While each country in the European Union has its own set of wholesalers there are some that work across the region and source fashion in large quantities from all major manufacturing destinations for retail formats across the EU. These wholesalers operate either as standalone showrooms, collective presence in dedicated trade centers and modern-day B2B Malls, and/or also as online fashion wholesalers, which is the most recent addition to the wholesaler network and has gained traction because of the restrictions on travel post outbreak of the pandemic.
The most sought out wholesale opportunities are at Trade centres/B2B malls that provide manufacturers an opportunity to search for the buyer that matches their capabilities, product strengths, capacities and work systems including payment terms, under one roof.
One such well-established wholesale destination is The Fashion Centre in Paris, a unique B2B Mall of fashion wholesalers that boasts of over 260 wholesalers’ showrooms of clothes, shoes and accessories. Famous fashion trade centres in Germany include Dong Xuan Center, Berlin and IMOTEX, Pronto Moda.

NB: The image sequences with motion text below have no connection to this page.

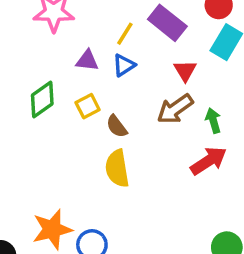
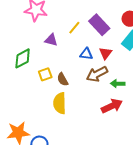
blue triangle: (124, 65) -> (86, 54), moved, turned 32
yellow square: (88, 106) -> (45, 74), moved
green arrow: (213, 121) -> (118, 84), turned -80

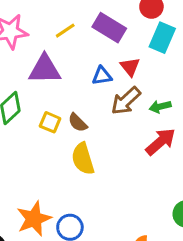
yellow line: (74, 28) -> (65, 31), moved, turned 32
purple triangle: (51, 40) -> (45, 69), size x1.6
yellow square: (45, 74) -> (50, 122), turned -32

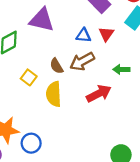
brown arrow: (126, 101) -> (82, 61), moved
yellow square: (50, 122) -> (29, 77), moved
red arrow: (161, 142) -> (99, 93), moved

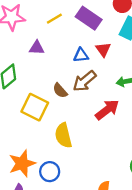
purple triangle: (42, 20) -> (37, 48), size x0.6
yellow square: (29, 77) -> (35, 107), size x1.6
yellow semicircle: (54, 94) -> (63, 135), moved

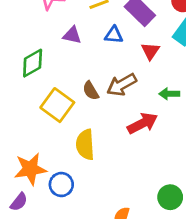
blue triangle: (81, 55) -> (114, 35), moved

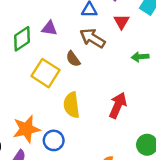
purple triangle: (72, 35) -> (49, 28), moved
brown arrow: (122, 85) -> (93, 38), moved, turned 65
red arrow: (142, 123) -> (118, 105), moved, turned -35

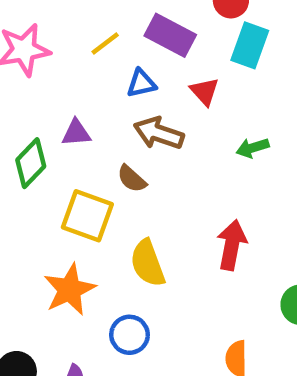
orange star: (26, 129) -> (70, 290), moved

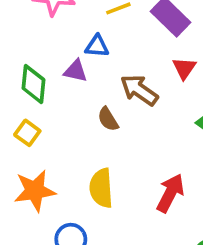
blue triangle: (141, 83) -> (97, 46), moved
green diamond: (31, 163) -> (34, 84), turned -54
yellow square: (87, 216) -> (27, 133), moved, size x0.6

Some wholesalers that are very accessible online, include – Missi Clothing, Q Clothing, Parisian (all based in UK); Ever Pretty, Inter Grosshandel and World of Wear (Germany); Catwalk (France); B2B Griffati (Italy); Albano’s and HHG (Spain); Stock Polska and Yournewstyle (Poland). All these wholesalers have active websites and contacts can be established through the official links, many of them also have showrooms for retailers that would like to see the product before placing an order.

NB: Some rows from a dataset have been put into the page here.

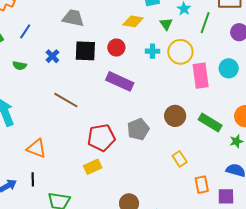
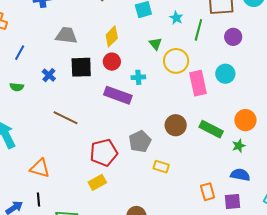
yellow diamond: (133, 21) -> (112, 36), moved, turned -50
green triangle: (166, 24) -> (155, 44), moved
cyan cross: (152, 51) -> (138, 77), moved
yellow rectangle: (180, 159) -> (161, 167), moved, turned -35

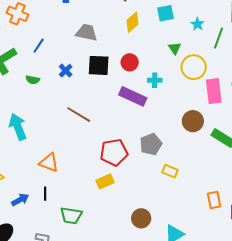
yellow diamond: (112, 36) -> (132, 22), moved
brown circle: (176, 125) -> (193, 121), moved

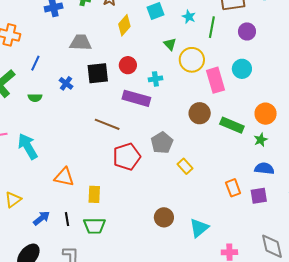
brown line: (79, 115) -> (107, 124), moved
yellow rectangle: (170, 171) -> (185, 166), turned 35
yellow rectangle: (105, 181) -> (94, 194), moved, turned -54
black line: (45, 194) -> (67, 219), moved

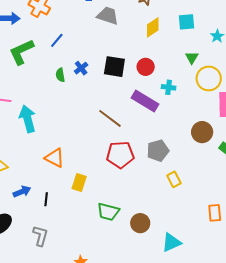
gray trapezoid: (81, 43) -> (108, 16), moved
green semicircle: (35, 98) -> (60, 75), moved, turned 64
green trapezoid: (94, 226) -> (108, 212), moved

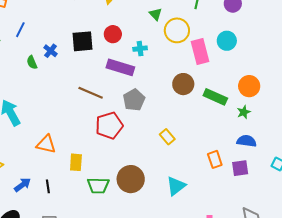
gray pentagon: (158, 151) -> (134, 100), moved
green trapezoid: (108, 212) -> (98, 186), moved
brown circle: (140, 223) -> (131, 179), moved, size x1.4
cyan triangle: (171, 242) -> (176, 186), moved

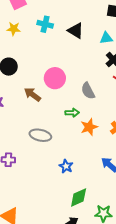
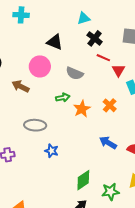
black triangle: (76, 31) -> (55, 42), moved
gray semicircle: (88, 91) -> (75, 73), turned -30
blue star: (66, 166) -> (52, 151), moved

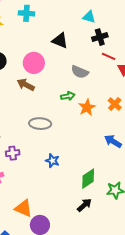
cyan triangle: (84, 18) -> (89, 17), turned 32
black cross: (95, 38) -> (100, 37), turned 35
pink circle: (40, 66) -> (34, 63), moved
blue star: (52, 151) -> (52, 161), moved

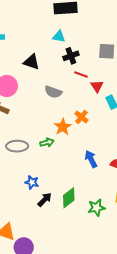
green arrow: (68, 96) -> (47, 143), moved
orange cross: (115, 104) -> (81, 117), moved
blue arrow: (113, 141) -> (91, 159), turned 36
black arrow: (84, 205) -> (45, 200), moved

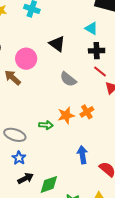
gray ellipse: (17, 146) -> (15, 135), moved

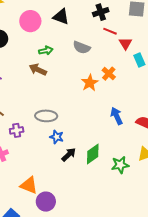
pink circle: (26, 59) -> (30, 21), moved
brown arrow: (13, 78) -> (38, 70), moved
green arrow: (46, 125) -> (46, 51), moved

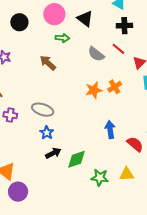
red line: (110, 31) -> (118, 49), moved
green arrow: (46, 51) -> (62, 38), moved

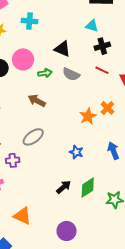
pink circle: (54, 14) -> (23, 59), moved
gray semicircle: (96, 54) -> (71, 74), moved
gray ellipse: (43, 110) -> (33, 137), moved, turned -40
blue star: (47, 133) -> (76, 152), moved
purple circle: (18, 192) -> (66, 231), moved

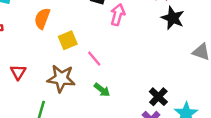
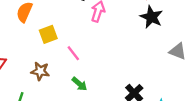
brown star: (61, 78) -> (40, 71), size x0.7

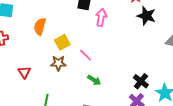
brown star: (40, 71) -> (58, 63), moved

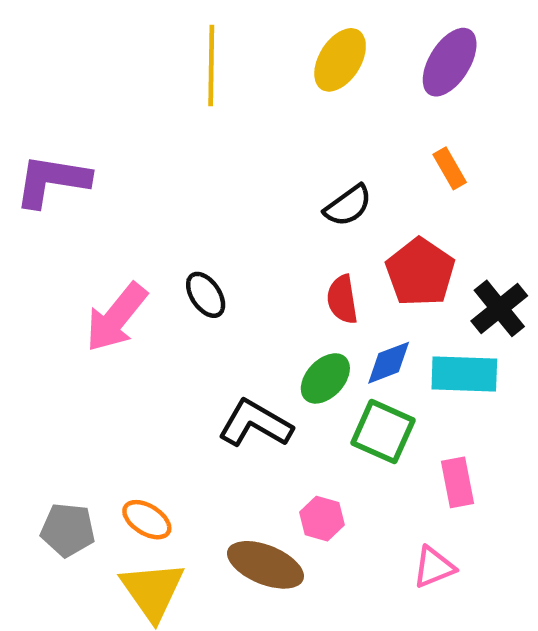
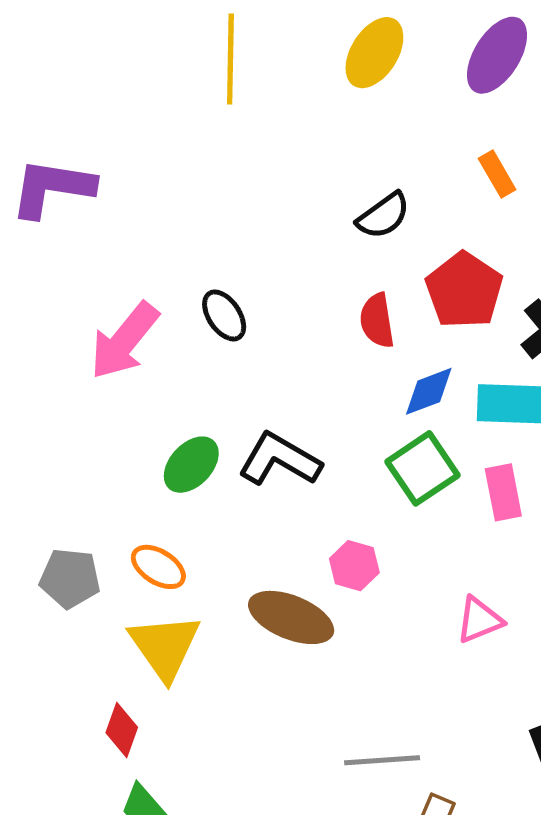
green ellipse: (325, 378) -> (191, 465), moved
green square: (383, 432) -> (422, 468), turned 32
pink rectangle: (458, 482) -> (503, 492), moved

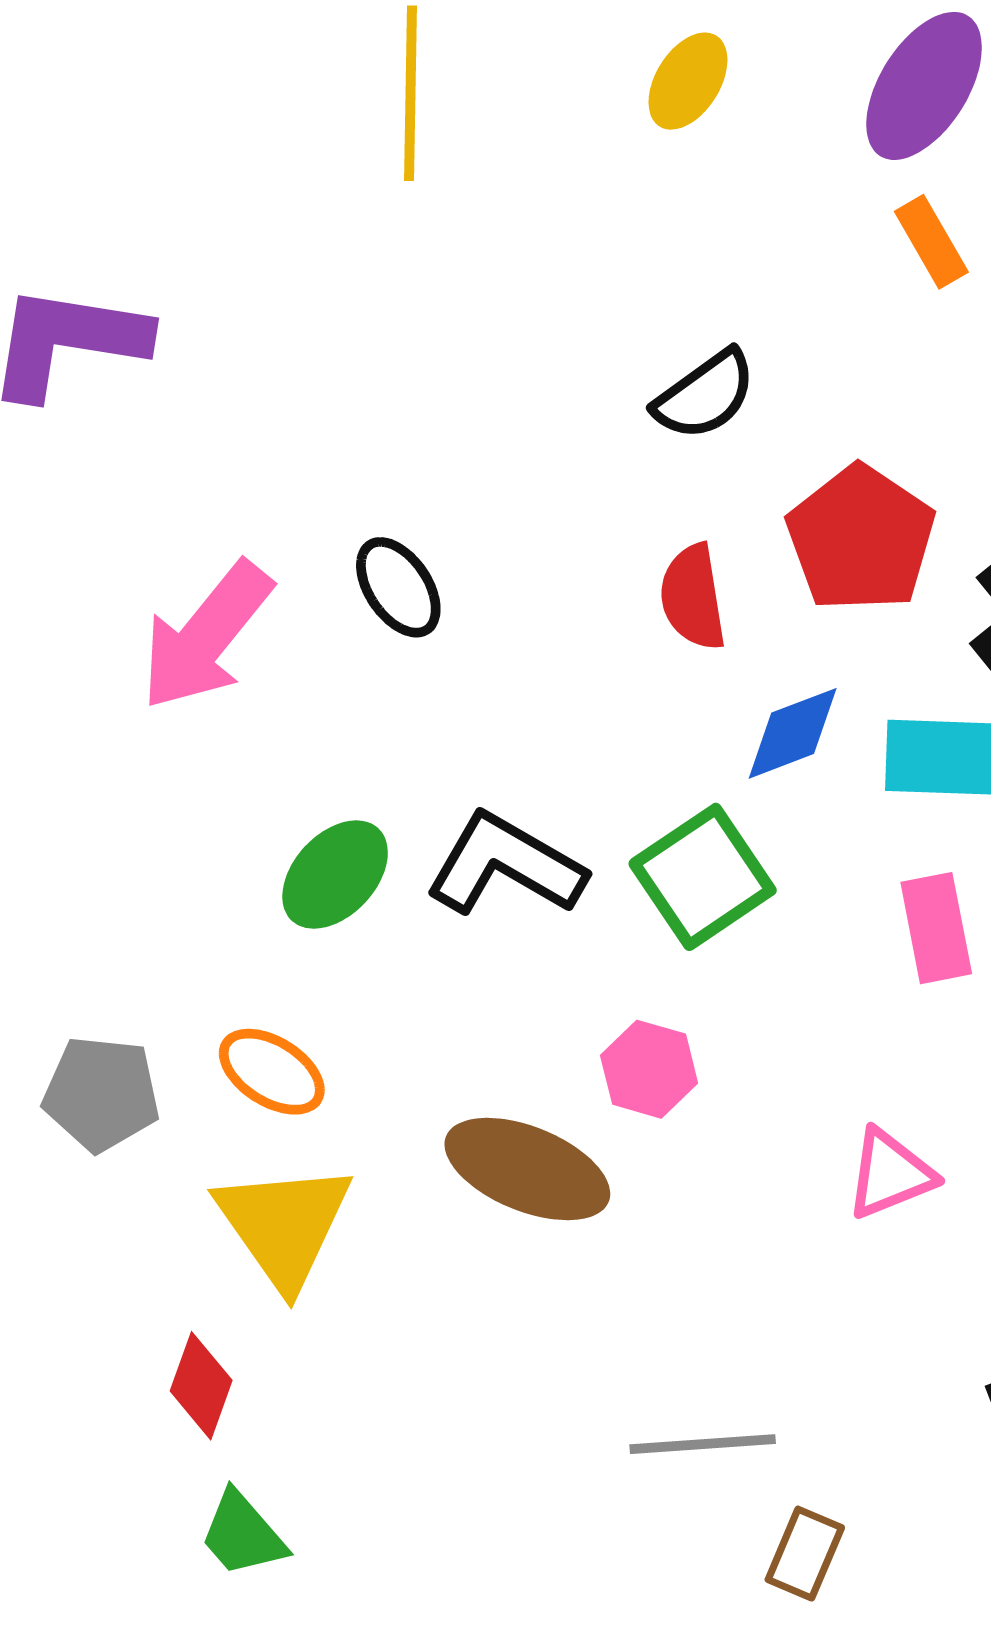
yellow ellipse: (374, 53) -> (688, 81), size x0.7
orange rectangle: (497, 174) -> (931, 242), moved
green square: (422, 468) -> (703, 877), moved

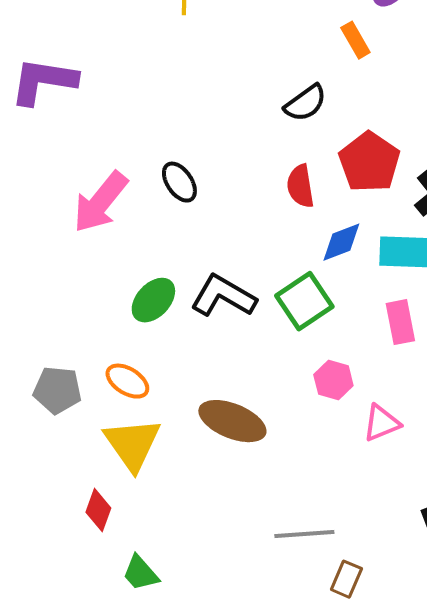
orange rectangle: (931, 242) -> (355, 40), moved
pink hexagon: (649, 1069) -> (333, 380), moved
green trapezoid: (243, 1534) -> (140, 573), moved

It is imperative to understand that wholesalers are very competitive and the prices they offer to manufacturers is usually below what a retailer would directly offer through its sourcing network. It is here that innovation plays an important role for measuring competitiveness. Also, being so close to the consumer, wholesalers receive feedback every day on how well they, and the overall market, are performing. To reflect this in retail and consumer needs, they can incrementally adapt their services and value propositions accordingly, through continual innovation.
In a highly competitive market, European buyers always remain interested in knowing about new suppliers, but they connect only if they get something better than what they are getting from their current suppliers – and that’s logical. Hence it is very important for manufacturers to get the approach right when connecting with the buyers. Some key considerations:
- Know your USP before meeting the buyer
- Understanding buyers in a value chain
- MOQ and price matter…
- Create a website and promote it online
- Find potential buyers in online databases and sector associations
- Trade events and shows help too
Identifying a buyer either in direct retailing or through a wholesaler is the beginning of a long journey to establishing trade relations that create a win-win situation in the long run, so it is critical to understand the buyer, what type of retailers they represent and according set the tone of business opportunities in line with internal strengths.